The Perils of Social Commitment



Many behavioral scientists and persuasive designers recommend social commitment as a motivational tool.  Just this week, I read this in the SocialMedia Examiner and this in Beeminder.  Social commitment is the idea that if I make a public commitment to do something (quit smoking) then I am more likely to follow through.  Because not only do I fail to myself, I also look bad in front of all of my friends.  That pressure is supposed to be the extra incentive I need to keep at it. 

It can work some of the time and in some contexts. But what bugs me is that many of the advocates seem to think it works for all people, all the time.  There is ample evidence that these strategies can backfire.  There is an effect (that I haven’t heard a great term for, so feel free to suggest one – I have used “entitlement indulgence” among others) in which the act of announcing your intention makes you feel like you have made progress to towards your goal.  So you feel entitled to ease up and/or reward yourself with something you don’t deserve because you haven’t really done anything yet.

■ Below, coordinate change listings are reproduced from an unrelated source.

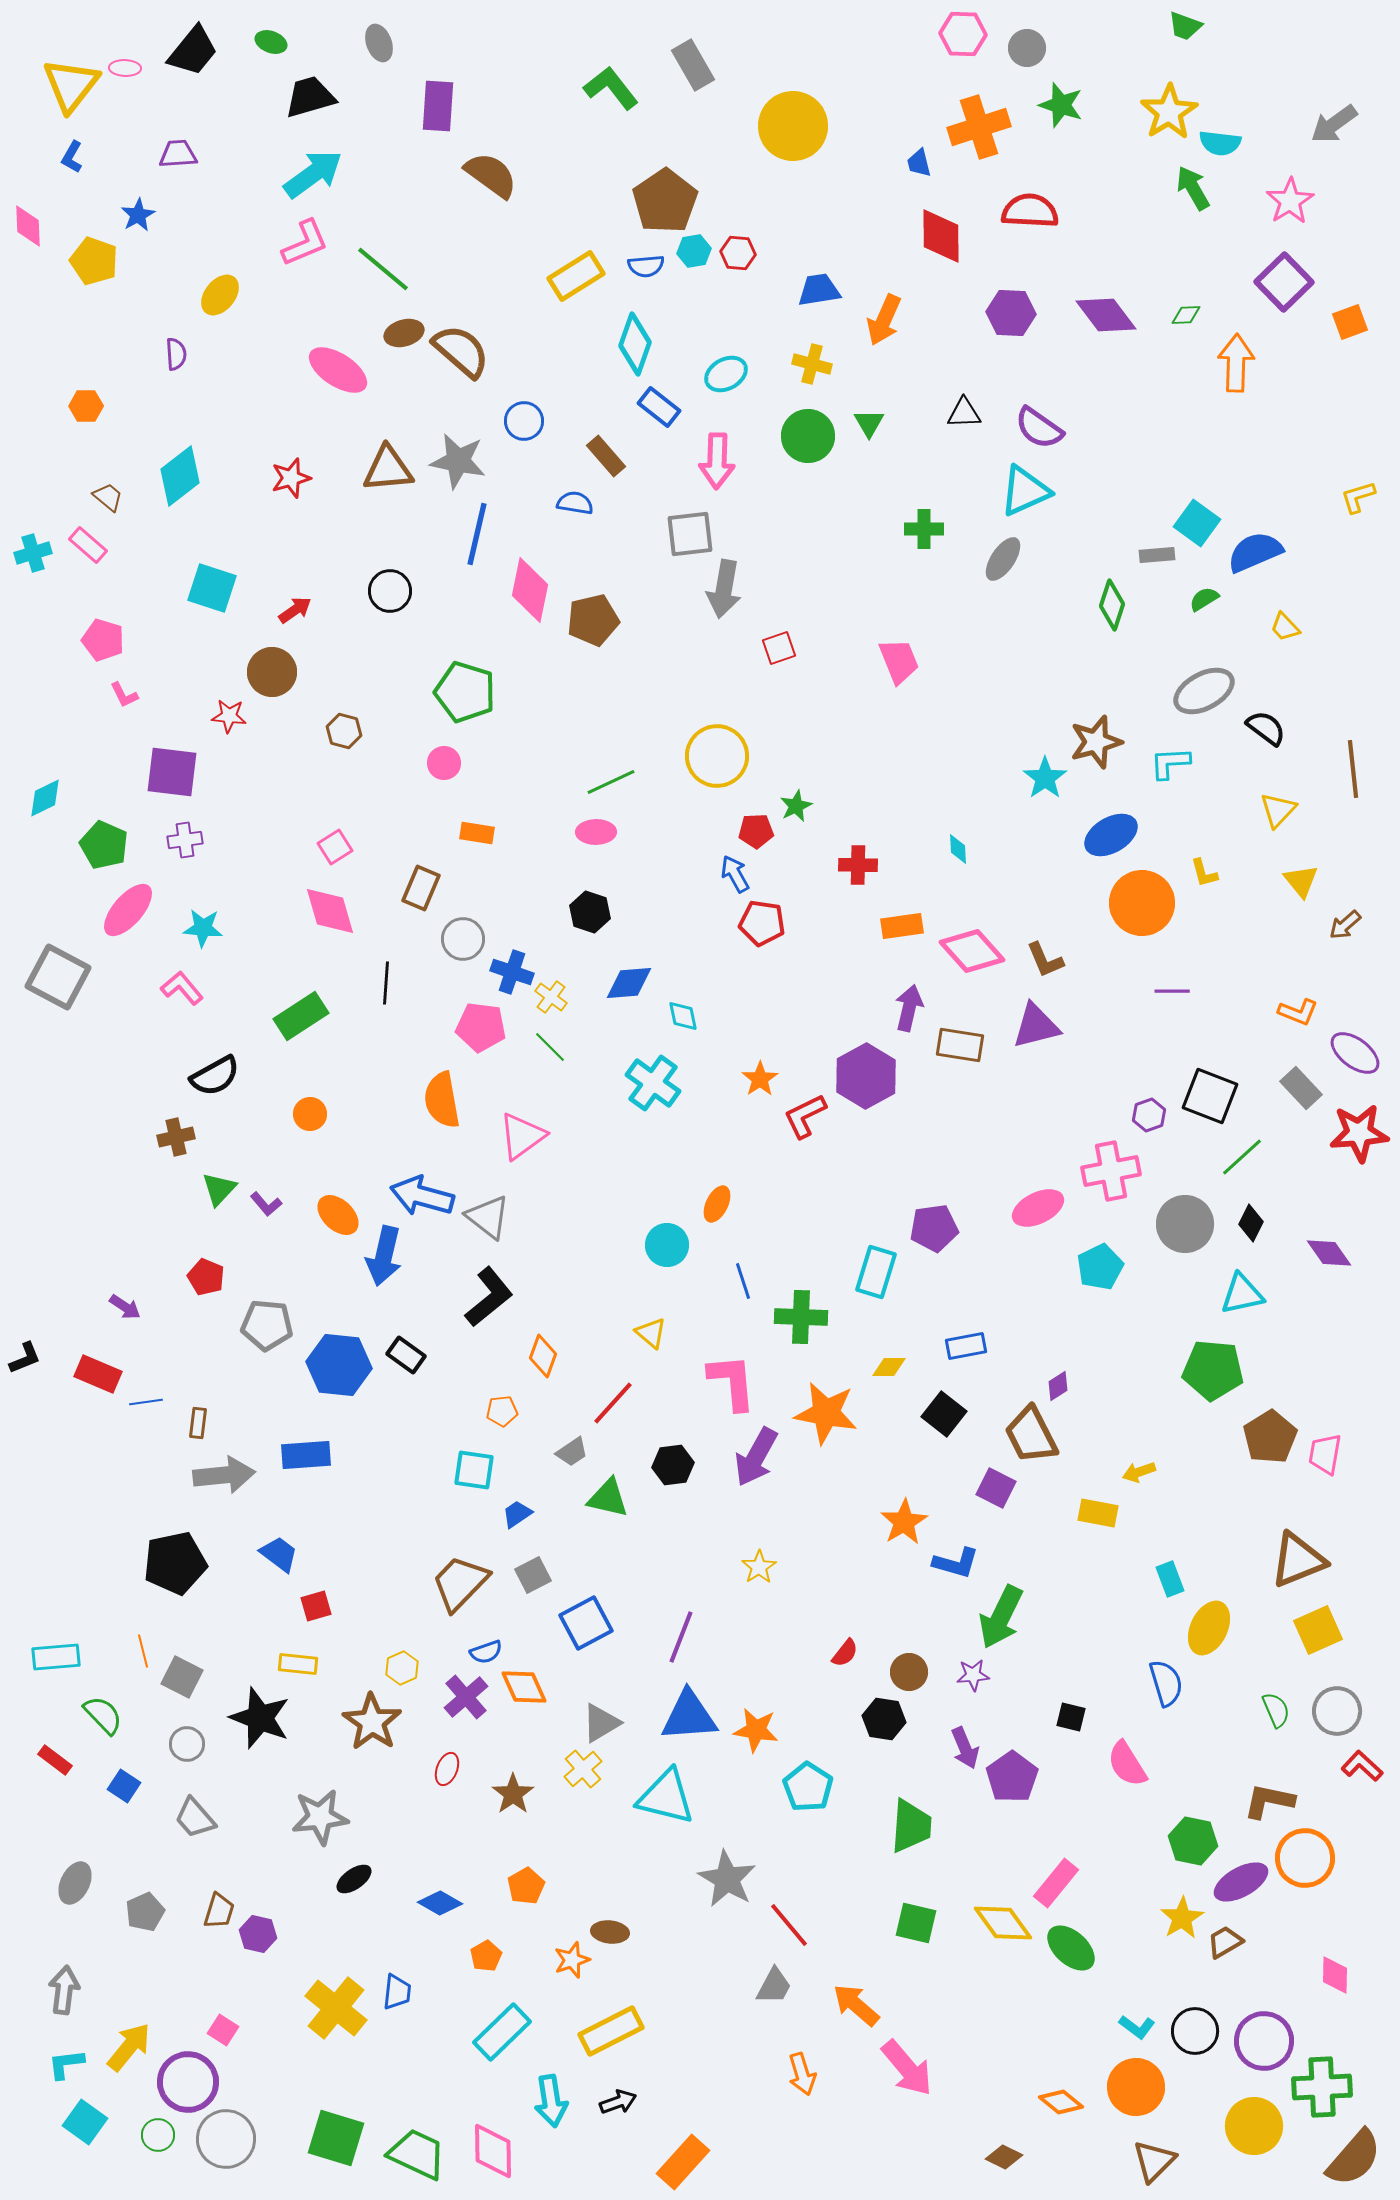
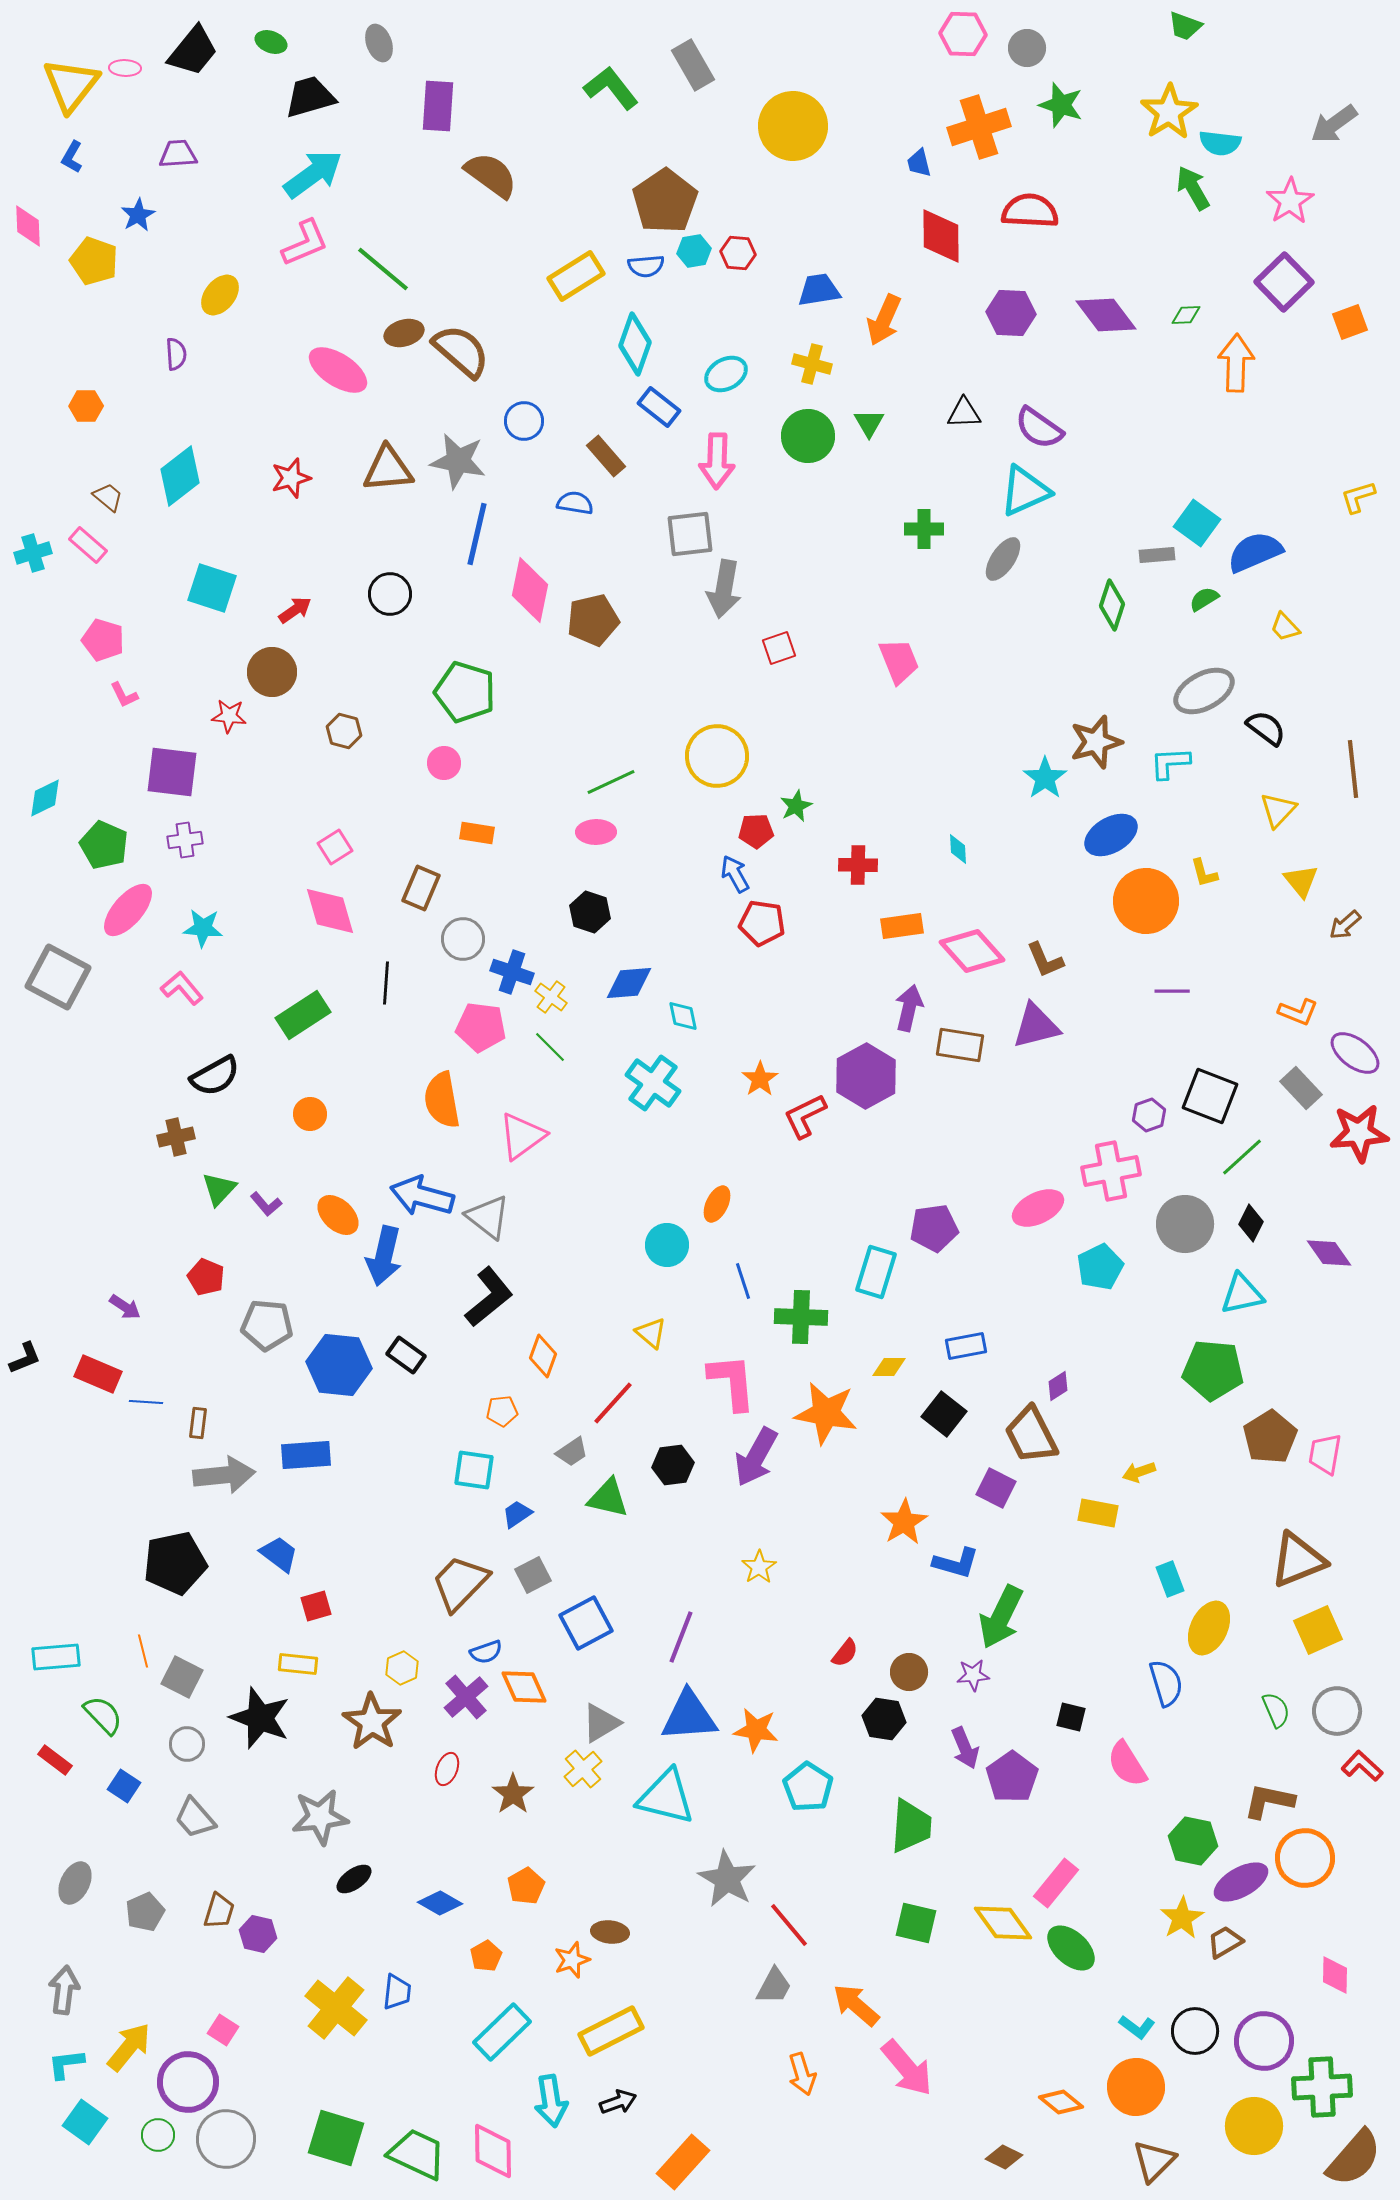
black circle at (390, 591): moved 3 px down
orange circle at (1142, 903): moved 4 px right, 2 px up
green rectangle at (301, 1016): moved 2 px right, 1 px up
blue line at (146, 1402): rotated 12 degrees clockwise
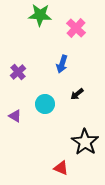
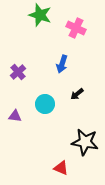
green star: rotated 15 degrees clockwise
pink cross: rotated 18 degrees counterclockwise
purple triangle: rotated 24 degrees counterclockwise
black star: rotated 24 degrees counterclockwise
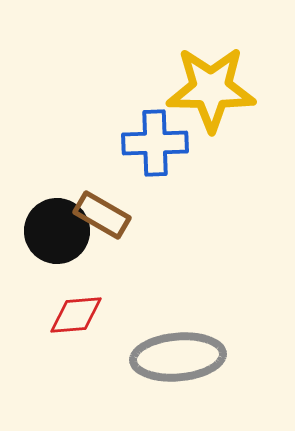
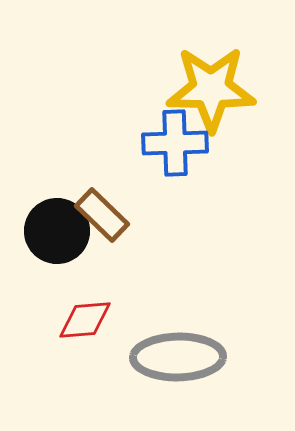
blue cross: moved 20 px right
brown rectangle: rotated 14 degrees clockwise
red diamond: moved 9 px right, 5 px down
gray ellipse: rotated 4 degrees clockwise
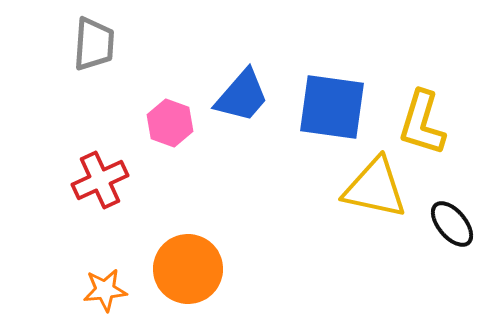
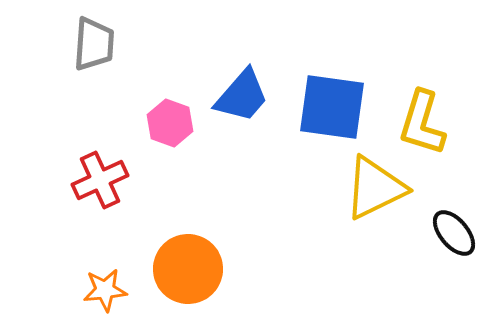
yellow triangle: rotated 38 degrees counterclockwise
black ellipse: moved 2 px right, 9 px down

This is a huge challenge in gamification, which is why Markus and I are dedicating an entire chapter in our book to leveling up, which we are defining as creating a process in between finishing one major step of an activity and starting the next one.  You have to get your user into that next step smoothly or you run the risk of entitlement indulgence. 

Another problem with social commitment is the risk of negative social feedback.  If you make a public commitment to quit smoking and then experience a setback, it is possible that your social network will try to buck you up.  But it also possible that you will get criticism.  This negative feedback can be demotivating and make it harder to get back on track.  The tighter your social network is the more powerful that social feedback is – whether it is positive of negative.  So everything we like about social feedback is also everything we dislike about it.

So let’s look at this as an opportunity rather than a problem.  If we rely on the social network for the commitment contract, then we are at the mercy of the social network and how they frame their comments, feedback, and opinions.  On the other hand, we know that people anthropomorphize AI much more than we care to admit.  The movie Her is really not that far off from reality.  How many times have you yelled at the voice on your GPS?  So what if we set up the GX so that the public commitment is made to their teammate avatar, for which we have full control of its responses?  We can make sure that all feedback is positively framed, encouraging, and designed to get the user back on track to their target behavior (e.g. quit smoking).